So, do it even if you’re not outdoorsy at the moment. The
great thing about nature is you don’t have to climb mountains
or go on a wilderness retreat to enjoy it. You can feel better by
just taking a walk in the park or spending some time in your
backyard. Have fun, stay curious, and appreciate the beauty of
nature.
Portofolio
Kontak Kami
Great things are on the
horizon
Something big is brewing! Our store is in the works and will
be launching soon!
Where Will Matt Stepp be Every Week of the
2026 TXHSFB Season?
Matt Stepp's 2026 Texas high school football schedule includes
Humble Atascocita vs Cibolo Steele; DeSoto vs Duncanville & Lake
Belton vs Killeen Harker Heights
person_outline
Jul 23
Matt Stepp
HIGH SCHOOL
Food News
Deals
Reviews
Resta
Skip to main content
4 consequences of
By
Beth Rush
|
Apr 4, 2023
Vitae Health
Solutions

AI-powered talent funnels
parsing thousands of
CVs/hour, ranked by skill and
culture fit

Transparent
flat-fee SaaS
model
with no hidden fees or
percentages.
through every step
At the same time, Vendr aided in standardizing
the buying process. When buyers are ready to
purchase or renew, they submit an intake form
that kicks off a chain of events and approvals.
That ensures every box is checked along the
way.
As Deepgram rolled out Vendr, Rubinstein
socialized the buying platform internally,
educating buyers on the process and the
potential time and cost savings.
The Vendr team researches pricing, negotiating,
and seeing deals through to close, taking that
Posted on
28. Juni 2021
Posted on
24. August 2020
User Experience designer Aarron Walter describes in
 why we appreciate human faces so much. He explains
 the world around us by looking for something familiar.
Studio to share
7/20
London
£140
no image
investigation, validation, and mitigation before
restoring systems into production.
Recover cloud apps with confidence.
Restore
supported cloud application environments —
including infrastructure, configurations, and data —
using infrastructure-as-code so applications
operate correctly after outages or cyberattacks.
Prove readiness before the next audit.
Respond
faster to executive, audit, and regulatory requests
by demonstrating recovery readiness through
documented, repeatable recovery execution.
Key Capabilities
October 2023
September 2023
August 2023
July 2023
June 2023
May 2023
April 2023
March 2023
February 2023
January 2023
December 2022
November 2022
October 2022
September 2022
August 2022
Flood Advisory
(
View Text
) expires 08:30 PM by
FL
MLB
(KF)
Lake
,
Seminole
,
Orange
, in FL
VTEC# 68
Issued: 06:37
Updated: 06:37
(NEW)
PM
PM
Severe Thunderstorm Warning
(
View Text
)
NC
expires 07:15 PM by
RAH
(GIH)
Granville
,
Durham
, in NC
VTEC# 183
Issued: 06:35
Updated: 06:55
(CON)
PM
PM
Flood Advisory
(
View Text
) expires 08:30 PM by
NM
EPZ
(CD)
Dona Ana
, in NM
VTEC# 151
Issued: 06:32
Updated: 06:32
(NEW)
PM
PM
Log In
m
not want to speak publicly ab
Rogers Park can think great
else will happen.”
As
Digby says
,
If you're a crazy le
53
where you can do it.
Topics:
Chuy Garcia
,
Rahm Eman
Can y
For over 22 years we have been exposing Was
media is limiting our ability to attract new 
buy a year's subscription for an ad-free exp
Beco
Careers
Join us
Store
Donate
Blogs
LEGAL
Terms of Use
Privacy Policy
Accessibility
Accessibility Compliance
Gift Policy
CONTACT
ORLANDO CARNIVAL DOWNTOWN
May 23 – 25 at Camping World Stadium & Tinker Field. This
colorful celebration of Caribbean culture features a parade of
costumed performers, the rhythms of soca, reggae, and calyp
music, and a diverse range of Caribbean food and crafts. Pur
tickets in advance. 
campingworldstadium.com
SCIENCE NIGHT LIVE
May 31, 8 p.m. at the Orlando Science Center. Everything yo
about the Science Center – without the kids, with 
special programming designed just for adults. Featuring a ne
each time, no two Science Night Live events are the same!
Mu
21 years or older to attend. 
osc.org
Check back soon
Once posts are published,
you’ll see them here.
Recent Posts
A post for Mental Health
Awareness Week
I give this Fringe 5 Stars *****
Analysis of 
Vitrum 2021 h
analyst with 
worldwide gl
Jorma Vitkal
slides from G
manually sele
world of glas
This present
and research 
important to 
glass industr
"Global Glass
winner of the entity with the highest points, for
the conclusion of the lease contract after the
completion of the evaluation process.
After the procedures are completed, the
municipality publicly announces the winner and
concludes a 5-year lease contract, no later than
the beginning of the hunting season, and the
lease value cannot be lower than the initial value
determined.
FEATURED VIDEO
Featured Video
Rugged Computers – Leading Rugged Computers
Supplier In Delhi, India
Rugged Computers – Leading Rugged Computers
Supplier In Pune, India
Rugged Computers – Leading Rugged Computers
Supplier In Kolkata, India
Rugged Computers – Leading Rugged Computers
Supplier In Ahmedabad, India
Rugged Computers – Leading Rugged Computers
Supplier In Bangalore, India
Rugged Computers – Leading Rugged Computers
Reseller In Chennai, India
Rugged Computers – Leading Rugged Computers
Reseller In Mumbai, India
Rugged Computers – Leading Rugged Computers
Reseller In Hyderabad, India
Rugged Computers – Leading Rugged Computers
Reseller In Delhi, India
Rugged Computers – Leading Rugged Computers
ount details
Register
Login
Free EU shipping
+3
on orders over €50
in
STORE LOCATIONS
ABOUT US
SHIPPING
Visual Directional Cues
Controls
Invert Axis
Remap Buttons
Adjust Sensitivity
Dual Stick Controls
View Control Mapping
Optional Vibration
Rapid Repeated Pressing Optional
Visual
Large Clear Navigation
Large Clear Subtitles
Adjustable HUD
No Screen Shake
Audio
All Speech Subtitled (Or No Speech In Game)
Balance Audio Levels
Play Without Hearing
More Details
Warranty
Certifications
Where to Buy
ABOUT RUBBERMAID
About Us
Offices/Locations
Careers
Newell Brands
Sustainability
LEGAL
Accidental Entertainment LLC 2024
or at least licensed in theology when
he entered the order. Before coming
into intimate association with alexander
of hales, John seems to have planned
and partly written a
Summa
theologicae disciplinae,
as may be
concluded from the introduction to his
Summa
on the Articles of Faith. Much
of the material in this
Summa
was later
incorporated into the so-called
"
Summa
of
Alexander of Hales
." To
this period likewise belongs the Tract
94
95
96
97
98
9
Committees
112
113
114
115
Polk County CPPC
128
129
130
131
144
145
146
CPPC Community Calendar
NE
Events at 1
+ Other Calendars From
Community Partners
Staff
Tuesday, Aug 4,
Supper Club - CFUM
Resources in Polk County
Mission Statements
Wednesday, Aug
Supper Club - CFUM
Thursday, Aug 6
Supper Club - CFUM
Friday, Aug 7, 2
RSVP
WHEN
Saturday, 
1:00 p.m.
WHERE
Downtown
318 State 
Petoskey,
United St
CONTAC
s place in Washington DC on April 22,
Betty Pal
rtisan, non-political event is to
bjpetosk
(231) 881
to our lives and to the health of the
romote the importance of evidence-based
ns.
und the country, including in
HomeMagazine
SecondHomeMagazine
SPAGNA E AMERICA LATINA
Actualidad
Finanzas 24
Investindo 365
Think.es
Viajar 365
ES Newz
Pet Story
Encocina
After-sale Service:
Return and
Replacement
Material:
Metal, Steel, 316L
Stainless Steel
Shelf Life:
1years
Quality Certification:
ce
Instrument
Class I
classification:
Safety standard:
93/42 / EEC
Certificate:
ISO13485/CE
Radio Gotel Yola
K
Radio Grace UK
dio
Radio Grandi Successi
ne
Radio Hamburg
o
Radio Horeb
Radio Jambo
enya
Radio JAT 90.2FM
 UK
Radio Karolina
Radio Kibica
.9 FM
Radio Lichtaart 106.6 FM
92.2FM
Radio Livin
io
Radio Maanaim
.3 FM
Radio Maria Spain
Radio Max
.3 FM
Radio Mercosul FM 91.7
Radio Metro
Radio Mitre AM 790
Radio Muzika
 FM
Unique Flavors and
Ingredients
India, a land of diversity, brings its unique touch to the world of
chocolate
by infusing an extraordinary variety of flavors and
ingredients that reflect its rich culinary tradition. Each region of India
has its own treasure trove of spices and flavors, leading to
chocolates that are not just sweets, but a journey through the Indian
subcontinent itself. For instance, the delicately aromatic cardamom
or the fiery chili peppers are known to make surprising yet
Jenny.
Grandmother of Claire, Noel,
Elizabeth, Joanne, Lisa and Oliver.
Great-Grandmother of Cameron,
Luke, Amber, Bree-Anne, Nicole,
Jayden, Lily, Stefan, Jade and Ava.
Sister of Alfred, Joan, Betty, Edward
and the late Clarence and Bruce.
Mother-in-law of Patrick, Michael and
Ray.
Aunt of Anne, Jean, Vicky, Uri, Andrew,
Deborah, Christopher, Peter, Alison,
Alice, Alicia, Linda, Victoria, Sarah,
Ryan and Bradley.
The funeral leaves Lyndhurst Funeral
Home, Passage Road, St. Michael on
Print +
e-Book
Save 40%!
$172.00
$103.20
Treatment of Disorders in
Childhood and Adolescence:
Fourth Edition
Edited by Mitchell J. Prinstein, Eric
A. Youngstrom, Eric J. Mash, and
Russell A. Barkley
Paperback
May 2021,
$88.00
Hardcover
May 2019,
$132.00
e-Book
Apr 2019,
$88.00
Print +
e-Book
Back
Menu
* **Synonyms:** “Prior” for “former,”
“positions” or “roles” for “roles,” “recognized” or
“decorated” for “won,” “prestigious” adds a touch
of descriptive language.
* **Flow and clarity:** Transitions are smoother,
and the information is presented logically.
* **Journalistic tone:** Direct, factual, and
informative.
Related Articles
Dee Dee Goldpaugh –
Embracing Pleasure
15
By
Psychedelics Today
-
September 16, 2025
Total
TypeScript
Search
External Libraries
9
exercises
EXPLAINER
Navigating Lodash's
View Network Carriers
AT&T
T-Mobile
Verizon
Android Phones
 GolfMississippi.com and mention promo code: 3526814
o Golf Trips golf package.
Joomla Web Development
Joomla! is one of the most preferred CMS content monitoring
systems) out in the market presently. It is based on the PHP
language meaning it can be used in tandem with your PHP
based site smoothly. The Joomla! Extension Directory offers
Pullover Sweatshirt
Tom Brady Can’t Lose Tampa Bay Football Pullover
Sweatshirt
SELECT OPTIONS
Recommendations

———

EXERCISE DIRECTIONS:
Search the preceding listing for the word "Articles" and pull out every line that holds it.

WRITTEN RESPONSE:
on the Articles of Faith. Much
Related Articles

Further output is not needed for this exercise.